Background information
- Born: Max Stern March 31, 1947 (age 79) Valley Stream, NY, United States
- Genres: Classic
- Occupations: Composer, Critic, Double-bassist, Conductor
- Instrument: Double bass
- Website: www.maxsternmusic.com

= Max Stern (composer) =

American-Israeli Musical artist

Max Stern (מקס שטרן; born March 31, 1947, in Valley Stream, New York) is a composer, critic, double-bassist, conductor and educator. He has created a rich genre of biblical compositions blending East and West in contemporary and traditional genres.

==Musical education==
Stern sang in the synagogue as a boy and began music in the public schools; playing tuba and contrabass in bands, orchestras, shows etc. In high school, he studied contrabass with Frederick Zimmermann, (NYC,1963–65), and participated in chamber music workshops led by the Budapest String Quartet at SUNY at Buffalo (1963–64).
Composition- Samuel Adler, theory- Robert Gauldin, orchestration- Bernard Rogers, contrabass-Oscar Zimmerman, voice classes of Julius Huehn at the Eastman School of Music(BM, Rochester, New York 1969); privately Hall Overton (NYC, 1966 & 67).
Further composition- theoretical studies with Alexander Goehr, double bass w. Gary Karr at Yale School of Music, New Haven (MM, 1970).
Addition Studies at the First International Kodaly Seminar, Kesckemet, Hungary(1970) and at the Kodaly Musical Training Institute, Wellesley, Mass., pedagogy and choral conducting - Peter Erdei, solfege and folkmusic research with Kati Komlos(1970–71). Later, he studied Ethnomusicology with Johanna Spector at the Jewish Theological Seminary, NYC (1973–75), taking courses in Anthropology, and the Middle East at Columbia University, sociology and psychology of education at Hunter College, contemporary literature and ideas in literature at Queens College (1965, 71, 74).
He received a Doctorate of Musical Arts from the University of Colorado, Bouilder, 1989, where he worked with William Kearns (American Music), Richard Toensing (Atonal music), Luis Gonzalez and Charles Eakin(composition) and Karl Kroeger(bibliography) writing dissertations on "Indeterminacy and Improvisation" and "Henrich Schutz: Psalm Settings".
He participated in masterclasses at the Vienna Music Seminar in conducting with Erwin Acel (summer, 1997 & 98), and at Pro Mundo Uno, Tivoli with Kurt Redel (summer, 1997).

==Activities==
He has served on the executive board of the Israel Composers' League (1991–92) and represented Israel's composers at a number of ISCM Festivals in Oslo, Zurich, Mexico City and Essen. He was selected as their first repräsentative to the Asia Composers League Festival, Manila, Philippines, 1997. He has toured Romania(1993), and South Africa (1994), participated in Festival Horowitz, Castelfranco, Italy(1994), Music Judaica, Prague (1995), and the Festival of the Old Testament, Prague (1996), and given solo contrabass recitals of his compositions in Zurich and Vienna (2000).

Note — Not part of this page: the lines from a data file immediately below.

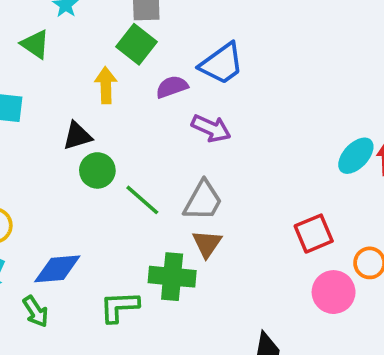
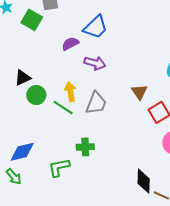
green square: (136, 44) -> (32, 20), moved
yellow arrow: (106, 85) -> (70, 92), moved
brown triangle: (207, 244) -> (139, 92), moved
green cross: (172, 277) -> (85, 147), size x0.7

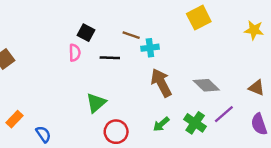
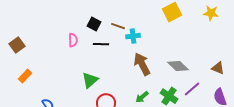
yellow star: (254, 30) -> (211, 13), moved
black square: (86, 33) -> (94, 24), moved
orange rectangle: (14, 119) -> (25, 76), moved

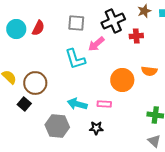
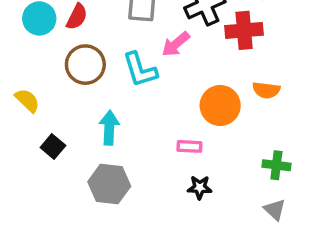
red cross: (136, 36) -> (244, 30), size x1.5
brown circle: (35, 83) -> (85, 65), moved
cyan arrow: (77, 104) -> (109, 128), moved, turned 78
black star: (96, 128) -> (200, 187), moved

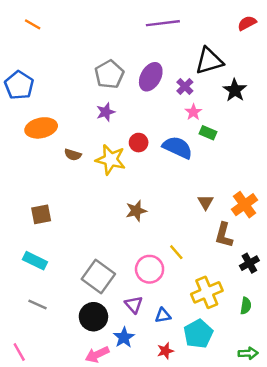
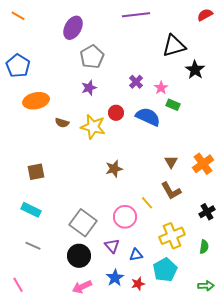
orange line: (33, 24) -> (18, 16), moved
purple ellipse: (151, 77) -> (73, 28), moved
purple cross: (185, 86) -> (136, 82), moved
brown L-shape: (224, 235) -> (171, 191), moved, turned -45
blue star: (124, 337) -> (115, 278), moved

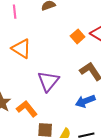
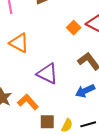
purple triangle: (48, 81) -> (47, 74), turned -40

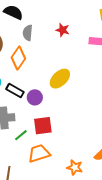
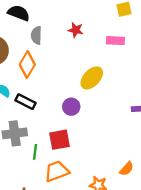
yellow ellipse: (60, 79) -> (92, 78), moved
purple circle: (35, 97) -> (71, 107), moved
green line: (21, 135) -> (35, 152), turned -40

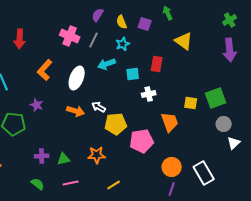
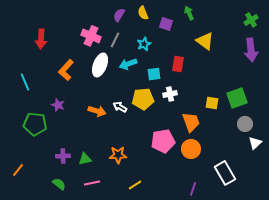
yellow semicircle: (122, 22) -> (143, 13), moved
white ellipse: (77, 78) -> (100, 65), moved
yellow pentagon: (116, 124) -> (143, 99), moved
orange circle: (172, 167) -> (191, 149), moved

Max Stern worked as a freelance musician from 1969 to 1975, performing contrabass with the Rochester Philharmonic, New Haven Symphony, Bridgeport Symphony, Springfield Symphony Orchestra(principal), Brooklyn Philharmonic, Music for Westchester, National Orchestral Association, Radio City Music Hall, Caramoor Festival, Spoleto Festival, and American Ballet Theatre (principal) performing under Leonard Bernstein, Arthur Fiedler, Walter Hendl, Lazlo Somogy, Jose Iturbi, Lukas Foss, Frank Brief, David Gilbert, Leon Barzin and others.
Simultaneously he was engaged as arranger for the American Ballet Theatre where he was commissioned to write special arrangements for luminaries: Natalia Makarova, Mikhail Baryshnikov and Gelsey Kirkland.
During these years, Stern also taught at the Third Street Music School Settlement on the lower East Side, Wagner College on Staten Island and the Queensboro Community College.

He moved to Israel in 1976 and performed with the Kol Israel Radio - Jerusalem Symphony Orchestra under Lukas Foss, George Singer, Gary Bertitni, and Mendi Rodan(1976–78). At the invitation of Mendi Rodan he played with the Israel Sinfonietta Beer Sheva (1979–80).
On a grant from the Memorial Foundation for Jewish Culture he researched Jewish oriental music and wrote a series of original pieces based on ethnic sources mostly taken from the ethnomusicology collection of Professor Uri Sharvit, Bar Ilan University(1978–79). From 1980 to 1987 he devoted himself to education, creating the concept of instrumental music and publishing a 10 volume Youth Band series of arrangements at Yeshivat B'nai Akiva, Beer-Sheva where he initiated and directed a band program for seven years. Simultaneously he served as director of the Conservatory in the development town of Yeroham.
Since 1988 he serves as music critic for "The Jerusalem Post" where he has written numerous articles and reviews.
In 1993 he began an affiliation with Ben-Gurion University of the Negev which has blossomed into an orchestral program, courses, and a music unit within the department of the arts. Recently he joined the faculty of the College of Judea and Samaria.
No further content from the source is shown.